Problem statement:
Your result will be the set of lines with "handle", copied from the material below.

Records supplied:

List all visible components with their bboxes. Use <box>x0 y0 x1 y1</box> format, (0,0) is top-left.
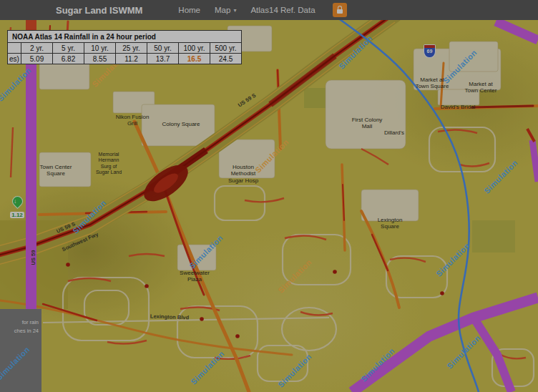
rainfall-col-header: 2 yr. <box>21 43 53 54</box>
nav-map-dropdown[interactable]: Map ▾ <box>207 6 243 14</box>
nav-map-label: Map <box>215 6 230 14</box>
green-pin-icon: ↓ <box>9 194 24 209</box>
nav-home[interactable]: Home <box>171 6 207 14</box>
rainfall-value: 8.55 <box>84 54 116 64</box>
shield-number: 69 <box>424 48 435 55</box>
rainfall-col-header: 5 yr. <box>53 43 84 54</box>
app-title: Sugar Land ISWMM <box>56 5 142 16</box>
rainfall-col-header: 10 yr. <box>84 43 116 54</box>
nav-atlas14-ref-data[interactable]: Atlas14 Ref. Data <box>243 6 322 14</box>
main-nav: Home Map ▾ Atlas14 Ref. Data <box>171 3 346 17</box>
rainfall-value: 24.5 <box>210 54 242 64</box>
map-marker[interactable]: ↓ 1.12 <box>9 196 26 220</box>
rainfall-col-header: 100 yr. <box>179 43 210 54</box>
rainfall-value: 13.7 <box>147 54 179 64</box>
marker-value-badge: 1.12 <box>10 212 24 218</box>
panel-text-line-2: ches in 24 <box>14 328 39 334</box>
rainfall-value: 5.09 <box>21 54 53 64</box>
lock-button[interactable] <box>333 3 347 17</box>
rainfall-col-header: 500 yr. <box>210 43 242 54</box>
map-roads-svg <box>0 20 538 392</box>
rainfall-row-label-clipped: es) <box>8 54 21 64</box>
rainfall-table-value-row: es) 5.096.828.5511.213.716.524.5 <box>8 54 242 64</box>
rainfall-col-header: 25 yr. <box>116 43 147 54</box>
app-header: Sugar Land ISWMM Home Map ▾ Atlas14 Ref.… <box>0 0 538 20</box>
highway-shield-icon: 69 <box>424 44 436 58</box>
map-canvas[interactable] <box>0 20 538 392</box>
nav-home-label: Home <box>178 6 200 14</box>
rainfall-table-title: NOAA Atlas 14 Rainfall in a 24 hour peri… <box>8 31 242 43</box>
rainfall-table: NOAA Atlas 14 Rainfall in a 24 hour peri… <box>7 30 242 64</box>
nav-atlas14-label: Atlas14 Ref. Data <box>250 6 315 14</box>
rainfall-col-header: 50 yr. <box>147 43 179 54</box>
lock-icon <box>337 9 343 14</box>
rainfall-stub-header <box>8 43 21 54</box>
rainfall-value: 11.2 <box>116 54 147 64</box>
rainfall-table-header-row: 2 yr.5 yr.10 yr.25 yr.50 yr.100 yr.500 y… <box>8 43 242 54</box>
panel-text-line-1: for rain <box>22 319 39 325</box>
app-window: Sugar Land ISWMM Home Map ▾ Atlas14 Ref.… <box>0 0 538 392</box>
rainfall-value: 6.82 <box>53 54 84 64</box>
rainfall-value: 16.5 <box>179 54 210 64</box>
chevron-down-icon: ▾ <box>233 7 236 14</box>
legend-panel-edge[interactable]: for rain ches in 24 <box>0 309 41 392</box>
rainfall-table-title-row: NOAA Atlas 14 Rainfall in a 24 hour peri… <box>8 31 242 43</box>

==

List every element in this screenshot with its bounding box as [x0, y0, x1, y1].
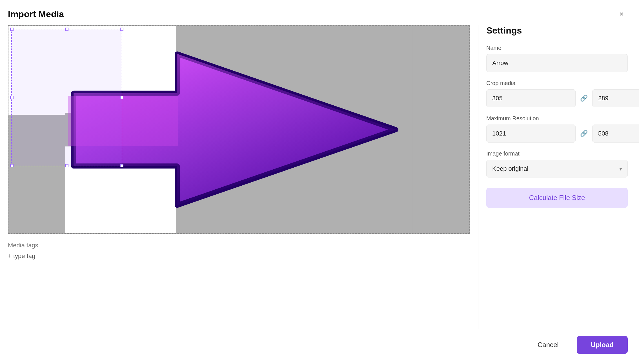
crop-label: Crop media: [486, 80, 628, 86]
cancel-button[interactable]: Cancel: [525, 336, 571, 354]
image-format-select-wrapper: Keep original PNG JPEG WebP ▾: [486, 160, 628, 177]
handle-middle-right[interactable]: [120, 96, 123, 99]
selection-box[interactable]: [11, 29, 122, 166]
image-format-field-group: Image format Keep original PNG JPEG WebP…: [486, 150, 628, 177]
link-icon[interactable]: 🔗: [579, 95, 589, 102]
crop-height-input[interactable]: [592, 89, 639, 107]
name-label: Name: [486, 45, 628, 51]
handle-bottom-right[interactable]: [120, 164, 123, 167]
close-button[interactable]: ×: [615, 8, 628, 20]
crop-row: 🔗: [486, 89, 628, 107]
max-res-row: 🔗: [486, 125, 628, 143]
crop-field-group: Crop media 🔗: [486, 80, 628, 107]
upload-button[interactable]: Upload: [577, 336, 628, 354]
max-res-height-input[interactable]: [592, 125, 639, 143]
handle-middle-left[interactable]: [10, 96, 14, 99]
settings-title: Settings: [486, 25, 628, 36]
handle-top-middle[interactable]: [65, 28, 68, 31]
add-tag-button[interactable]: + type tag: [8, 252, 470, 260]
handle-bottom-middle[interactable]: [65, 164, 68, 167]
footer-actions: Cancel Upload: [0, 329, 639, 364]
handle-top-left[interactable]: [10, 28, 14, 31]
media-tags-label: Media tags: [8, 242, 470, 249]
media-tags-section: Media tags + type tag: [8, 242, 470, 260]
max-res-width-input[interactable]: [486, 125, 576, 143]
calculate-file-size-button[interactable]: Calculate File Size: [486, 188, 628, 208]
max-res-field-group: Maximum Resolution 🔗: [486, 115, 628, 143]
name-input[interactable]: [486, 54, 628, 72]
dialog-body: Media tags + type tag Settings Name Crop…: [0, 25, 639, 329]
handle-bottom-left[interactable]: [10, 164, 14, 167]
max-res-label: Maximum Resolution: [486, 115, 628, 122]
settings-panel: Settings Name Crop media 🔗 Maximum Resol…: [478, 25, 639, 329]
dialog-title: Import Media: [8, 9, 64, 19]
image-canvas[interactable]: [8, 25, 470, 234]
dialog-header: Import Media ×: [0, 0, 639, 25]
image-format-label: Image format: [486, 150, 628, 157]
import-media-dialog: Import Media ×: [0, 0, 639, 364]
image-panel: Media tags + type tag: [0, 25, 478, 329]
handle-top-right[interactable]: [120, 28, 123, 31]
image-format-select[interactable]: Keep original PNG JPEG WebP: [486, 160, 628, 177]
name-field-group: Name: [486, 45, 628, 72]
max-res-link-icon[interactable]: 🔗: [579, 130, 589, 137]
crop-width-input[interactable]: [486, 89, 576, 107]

Solved exercise:
handle-middle-right[interactable]: [120, 96, 123, 99]
handle-bottom-right[interactable]: [120, 164, 123, 167]
handle-middle-left[interactable]: [10, 96, 14, 99]
handle-top-middle[interactable]: [65, 28, 68, 31]
handle-bottom-middle[interactable]: [65, 164, 68, 167]
handle-top-left[interactable]: [10, 28, 14, 31]
handle-bottom-left[interactable]: [10, 164, 14, 167]
handle-top-right[interactable]: [120, 28, 123, 31]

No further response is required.